If you go to a commercial or big box gym, you’ve probably seen them. They stride into the free weight section and beeline toward an open squat rack. Casting their gym bag onto the ground, they pop into a bodyweight squat and start rifling through their belongings.
They pluck a pair of fancy lifting shoes from their bag. Then, a pair of knee or elbow sleeves. Oh, there’s chalk in there too. Last but not least (and almost always), this individual will remove a large, sturdy-looking belt from their bag and set it on the ground. You’re watching a serious lifter suit up for a heavy session of barbell training. And their weightlifting belt is the centerpiece of the show.
Weightlifting belts are a ubiquitous, near-indispensable tool for powerlifters, weightlifters, and run-of-the-mill gym rats who love lifting heavy. That said, you don’t have to be a strength competitor to benefit from using one. If you perform strength training for, well, any reason, there’s a lot you stand to gain from belting up. This guide will teach you everything you need to know about the weightlifting belt:
Weightlifting Belt Guide
- What Does a Weightlifting Belt Do?
- How To Use a Weightlifting Belt
- Benefits of Weightlifting Belts
- Who Should Use a Weightlifting Belt
- What To Look For When Buying a Weightlifting Belt
- Frequently Asked Questions
Editor’s Note: The content on BarBend is meant to be informative in nature, but it shouldn’t take the place of advice and/or supervision from a medical professional. The opinions and articles on this site are not intended for use as diagnosis, prevention, and/or treatment of health problems. Speak with your physician if you have any concerns.
Weightlifting belts are a type of assistive equipment that are designed to enhance performance during physical activity. Specifically, lifting weights. The idea behind the belt is, actually, quite simple — your core musculature contracts to stabilize your body against external forces. It is easier to contract a muscle if you give it something to push against, hence the snug support of a belt.
Contrary to what you might think, belts are more of a performance-enhancing tool than a preventative measure. One study from the Journal of Strength & Conditioning Research (1) found that, “the use of a weight belt may improve a lifter’s explosive power by increasing the speed of the movement without compromising the joint range of motion or overall lifting technique.”
Safety & Injury Risk
It is commonly believed that wearing a lifting belt reduces the exerciser’s risk of injury. In fact, data show that the vast, vast majority of folks who exercise use belts as a form of preventative care. (2) However, there’s little substantive evidence suggesting that weightlifting belts tangibly reduce injury risk. Findings range from small positive effects on reducing risk of re-injury to potentially even amplifying injury risk due to an increased perception of immunity to harm. (3)
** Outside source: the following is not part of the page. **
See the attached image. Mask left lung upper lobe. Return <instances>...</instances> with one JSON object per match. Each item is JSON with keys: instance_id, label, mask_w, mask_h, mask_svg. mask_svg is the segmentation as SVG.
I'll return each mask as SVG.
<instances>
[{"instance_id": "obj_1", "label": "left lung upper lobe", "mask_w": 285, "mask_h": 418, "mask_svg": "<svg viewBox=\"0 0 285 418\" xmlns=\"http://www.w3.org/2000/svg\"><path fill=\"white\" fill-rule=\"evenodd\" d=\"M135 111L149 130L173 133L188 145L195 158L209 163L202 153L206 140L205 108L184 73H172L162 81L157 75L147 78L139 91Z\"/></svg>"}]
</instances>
The Bottom Line: Weightlifting belts are used for both performance enhancement and safety, but are generally far more successful at the former than the latter.
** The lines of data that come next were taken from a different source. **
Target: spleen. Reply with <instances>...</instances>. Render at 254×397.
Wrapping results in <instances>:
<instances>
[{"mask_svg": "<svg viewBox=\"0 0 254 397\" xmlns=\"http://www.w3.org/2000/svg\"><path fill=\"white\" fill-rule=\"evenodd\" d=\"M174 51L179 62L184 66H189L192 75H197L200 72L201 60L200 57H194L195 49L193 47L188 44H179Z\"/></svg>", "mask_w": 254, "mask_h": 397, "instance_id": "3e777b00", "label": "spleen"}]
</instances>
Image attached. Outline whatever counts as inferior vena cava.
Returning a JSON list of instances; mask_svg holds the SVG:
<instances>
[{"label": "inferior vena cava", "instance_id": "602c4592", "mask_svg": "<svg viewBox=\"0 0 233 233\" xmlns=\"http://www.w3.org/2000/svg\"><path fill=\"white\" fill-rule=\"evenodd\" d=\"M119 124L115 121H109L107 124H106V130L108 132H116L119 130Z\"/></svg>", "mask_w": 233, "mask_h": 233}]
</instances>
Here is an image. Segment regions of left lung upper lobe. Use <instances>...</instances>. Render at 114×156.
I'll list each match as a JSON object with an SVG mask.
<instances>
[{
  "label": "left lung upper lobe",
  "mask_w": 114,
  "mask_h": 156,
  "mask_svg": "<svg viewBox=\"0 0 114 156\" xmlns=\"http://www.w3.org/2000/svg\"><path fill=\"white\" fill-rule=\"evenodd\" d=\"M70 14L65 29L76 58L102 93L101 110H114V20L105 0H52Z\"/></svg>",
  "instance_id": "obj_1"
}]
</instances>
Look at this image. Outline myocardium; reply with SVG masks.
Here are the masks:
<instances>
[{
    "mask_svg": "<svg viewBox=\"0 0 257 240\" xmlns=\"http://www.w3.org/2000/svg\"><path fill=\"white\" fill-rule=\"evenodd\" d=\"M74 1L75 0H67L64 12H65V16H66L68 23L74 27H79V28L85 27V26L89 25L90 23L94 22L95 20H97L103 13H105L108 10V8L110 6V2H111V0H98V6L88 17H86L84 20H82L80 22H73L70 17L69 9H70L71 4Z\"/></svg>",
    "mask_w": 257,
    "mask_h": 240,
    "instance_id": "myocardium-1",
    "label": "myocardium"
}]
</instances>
You can’t just strap a belt on and expect it to work wonders. In other words: You can’t just wear a belt. You need to use the belt. And like any skill worth learning, it takes practice. Here’s the right way to use a lifting belt.
Step 1 — Wrap the Belt
Ideally, the weightlifting belt should sit just above your hip bone so that it can have full contact across the back, sides, and front of the torso.
Pro Tip: If you find the weightlifting belt is restrictive or pinching in some areas, there is a strong chance it is not set in the right position. If this still happens, then you may need to look at using a different belt thickness or adjust the tightness (see below sections)
Step 2 — Inhale Slightly and Tighten
The belt should be tight, but not to the point you feel like you will explode. You want to leave enough room for your stomach to expand so you can create tension and brace. Your belt should be tight and snug but will be filled out once you begin to brace.
Pro Tip: You should be able to stick your index finger down the back of the belt. Any more than that, and the belt may be too loose or not placed properly.
Step 3 — Breathe and Expand
The point of a weightlifting belt is to make your back more stable. Your first line of defense against a weak back is your core. Brace your core muscles, and you should be tight. The belt allows you to brace more aggressively, is all. To do so, you need to take a deep breath into your belly and flex your abs and lower back. Then, hold this position for the duration of the lift.
Pro Tip: A weightlifting belt is not a band-aid for poor bracing mechanics and breathing patterns. It is a performance enhancer for those who already know how to brace themselves and breathe under load. Be sure to review and master some of the bracing and breathing techniques discussed in later sections.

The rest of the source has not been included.